::: Data for analysis :::

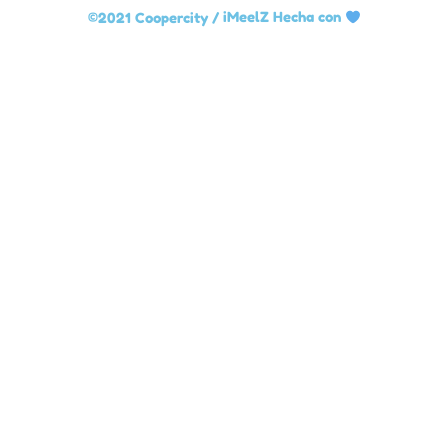
©2021 Coopercity /
iMeelZ Hecha con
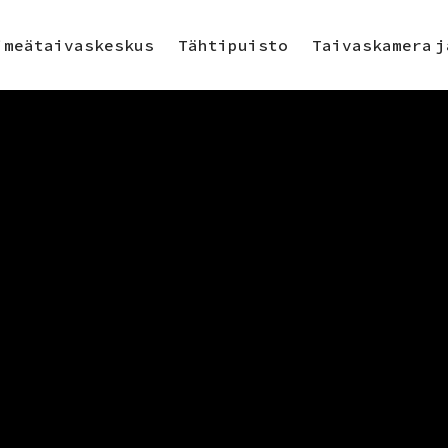
imeätaivaskeskus
Tähtipuisto
Taivaskamera j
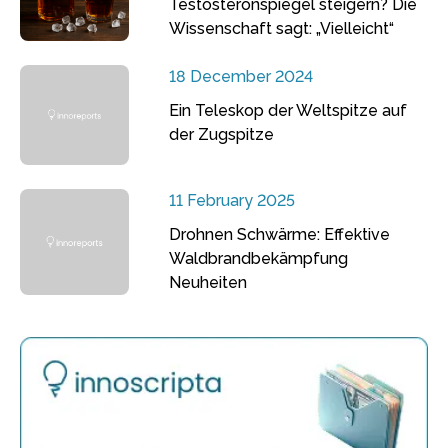
Testosteronspiegel steigern? Die
Wissenschaft sagt: „Vielleicht“
18 December 2024
Ein Teleskop der Weltspitze auf
der Zugspitze
11 February 2025
Drohnen Schwärme: Effektive
Waldbrandbekämpfung
Neuheiten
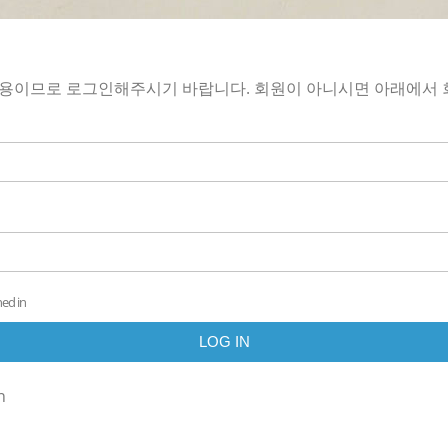
전용이므로 로그인해주시기 바랍니다. 회원이 아니시면 아래에서
ed in
n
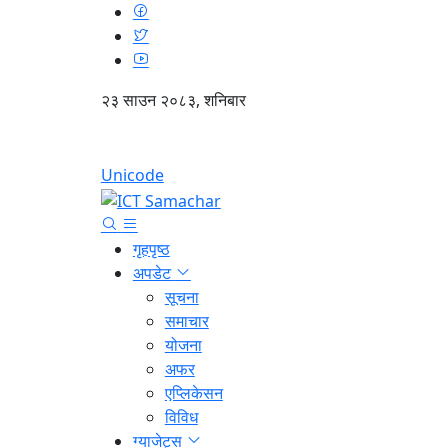
२३ साउन २०८३, शनिबार
Unicode
गृहपृष्ठ
अपडेट
सूचना
समाचार
योजना
अफर
एप्लिकेसन
विविध
ग्याजेट्स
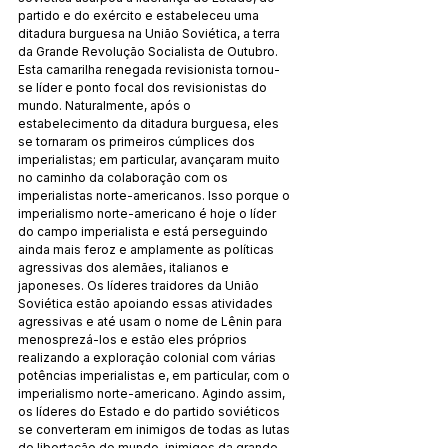
partido e do exército e estabeleceu uma 
ditadura burguesa na União Soviética, a terra 
da Grande Revolução Socialista de Outubro. 
Esta camarilha renegada revisionista tornou-
se líder e ponto focal dos revisionistas do 
mundo. Naturalmente, após o 
estabelecimento da ditadura burguesa, eles 
se tornaram os primeiros cúmplices dos 
imperialistas; em particular, avançaram muito 
no caminho da colaboração com os 
imperialistas norte-americanos. Isso porque o 
imperialismo norte-americano é hoje o líder 
do campo imperialista e está perseguindo 
ainda mais feroz e amplamente as políticas 
agressivas dos alemães, italianos e 
japoneses. Os líderes traidores da União 
Soviética estão apoiando essas atividades 
agressivas e até usam o nome de Lênin para 
menosprezá-los e estão eles próprios 
realizando a exploração colonial com várias 
potências imperialistas e, em particular, com o 
imperialismo norte-americano. Agindo assim, 
os líderes do Estado e do partido soviéticos 
se converteram em inimigos de todas as lutas 
de libertação do mundo, inimigos da grande 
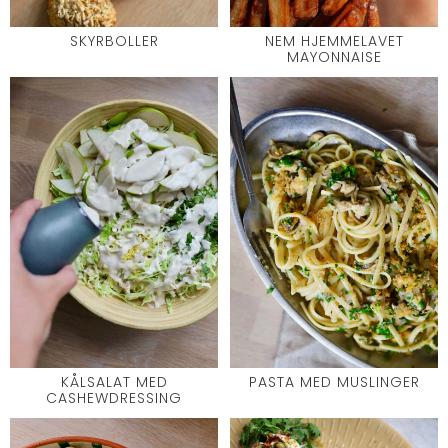
SKYRBOLLER
NEM HJEMMELAVET
MAYONNAISE
KÅLSALAT MED
PASTA MED MUSLINGER
CASHEWDRESSING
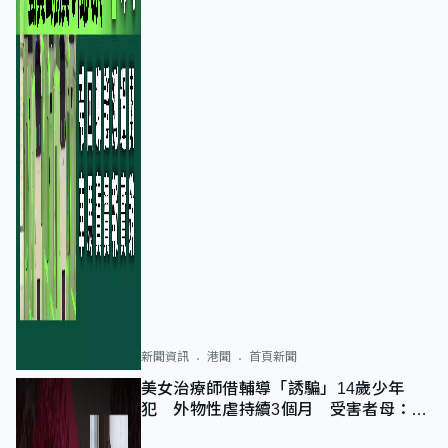
新聞資訊
港聞
首頁新聞
美女治療師借輔導「誘騙」14歲少年
犯 外物性虐持續3個月 受害者母：要
保護其他人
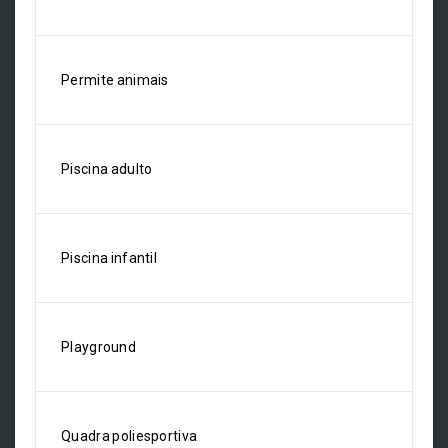
Permite animais
Piscina adulto
Piscina infantil
Playground
Quadra poliesportiva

:::

• Task to carry out: Go through the lines above and write each one out verbatim, skipping the pictures.

• Answer area:
©2021 Coopercity /
iMeelZ Hecha con
imeätaivaskeskus
Tähtipuisto
Taivaskamera j
Testosteronspiegel steigern? Die
Wissenschaft sagt: „Vielleicht“
18 December 2024
Ein Teleskop der Weltspitze auf
der Zugspitze
11 February 2025
Drohnen Schwärme: Effektive
Waldbrandbekämpfung
Neuheiten
전용이므로 로그인해주시기 바랍니다. 회원이 아니시면 아래에서
ed in
n
२३ साउन २०८३, शनिबार
Unicode
गृहपृष्ठ
अपडेट
सूचना
समाचार
योजना
अफर
एप्लिकेसन
विविध
ग्याजेट्स
partido e do exército e estabeleceu uma 
ditadura burguesa na União Soviética, a terra 
da Grande Revolução Socialista de Outubro. 
Esta camarilha renegada revisionista tornou-
se líder e ponto focal dos revisionistas do 
mundo. Naturalmente, após o 
estabelecimento da ditadura burguesa, eles 
se tornaram os primeiros cúmplices dos 
imperialistas; em particular, avançaram muito 
no caminho da colaboração com os 
imperialistas norte-americanos. Isso porque o 
imperialismo norte-americano é hoje o líder 
do campo imperialista e está perseguindo 
ainda mais feroz e amplamente as políticas 
agressivas dos alemães, italianos e 
japoneses. Os líderes traidores da União 
Soviética estão apoiando essas atividades 
agressivas e até usam o nome de Lênin para 
menosprezá-los e estão eles próprios 
realizando a exploração colonial com várias 
potências imperialistas e, em particular, com o 
imperialismo norte-americano. Agindo assim, 
os líderes do Estado e do partido soviéticos 
se converteram em inimigos de todas as lutas 
de libertação do mundo, inimigos da grande 
SKYRBOLLER
NEM HJEMMELAVET
MAYONNAISE
KÅLSALAT MED
PASTA MED MUSLINGER
CASHEWDRESSING
新聞資訊
港聞
首頁新聞
美女治療師借輔導「誘騙」14歲少年
犯 外物性虐持續3個月 受害者母：要
保護其他人
Permite animais
Piscina adulto
Piscina infantil
Playground
Quadra poliesportiva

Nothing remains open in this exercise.